Make the brine: combine water, vinegar & salt in a 4 quart saucepan, and set aside.
Trim the green beans: cut the stem end (I never bother trimming the tail whisker off) from a bean, aiming for such a length that when standing in the jar, said bean reaches to just under the thread (1/2″ clearance to the rim). Use this Bean Of Indicative Length as a guide to trim and stockpile the remaining beans. Chortle to yourself that your precision and calm have gamed my system, but don’t discard the odd lengths of bean just yet.
Into each jar, drop one garlic clove, one red pepper (or a pinch of pepper flakes), a pinch of each spice, and a scratch of fresh ginger. With clean hands, begin to pack the jars with beans, getting them as tightly wedged in there as you can without bruising or shredding them. A chopstick might be helpful; at least in theory you can poke it in and make a little space for a bean. Use the odd lengths of bean as needed to make sure things are super snug in beanville. Use a small sharp knife to trim anything poking up higher than the lower rim of the jar.

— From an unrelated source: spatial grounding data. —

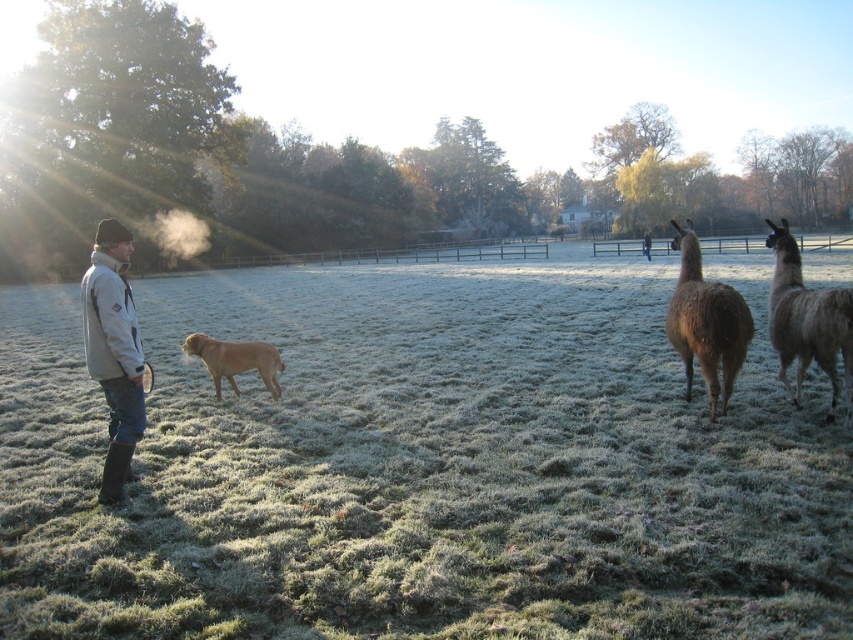 Question: Which object is positioned farthest from the light gray jacket at left?

Choices:
 (A) frosted grass at lower left
 (B) golden brown fur at center

Answer: (A)

Question: Can you confirm if light gray jacket at left is thinner than golden brown fur at center?

Choices:
 (A) yes
 (B) no

Answer: (B)

Question: Estimate the real-world distances between objects in this image. Which object is closer to the frosted grass at lower left?

Choices:
 (A) golden brown fur at center
 (B) light gray jacket at left
 (C) brown woolly alpaca at right

Answer: (A)

Question: Does brown woolly alpaca at right have a lesser width compared to golden brown fur at center?

Choices:
 (A) yes
 (B) no

Answer: (B)

Question: Based on their relative distances, which object is farther from the brown woolly alpaca at right?

Choices:
 (A) golden brown fur at center
 (B) gray woolen alpaca at right
 (C) light gray jacket at left
 (D) light gray jacket at center

Answer: (D)

Question: Is the position of light gray jacket at left more distant than that of gray woolen alpaca at right?

Choices:
 (A) no
 (B) yes

Answer: (A)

When all the jars have been packed, heat the pot of brine over medium heat to a low boil. Ladle the hot brine into the jars, filling to 1/4″ from the top. Wipe rims, center lids and apply bands, fingertip tight, moving jars to the canner rack as they are completed. Lower the rack, cover the pot and return to a low boil. Process jars for 10min (pints or quarts), counting from the time the water returns to a boil. Remove canner lid and allow jars to cool at least 5 minutes in the water before removing them to a folded towel; cool completely before removing bands and labeling for storage. Sealed jars will keep for at least a year; once opened, keep refrigerated.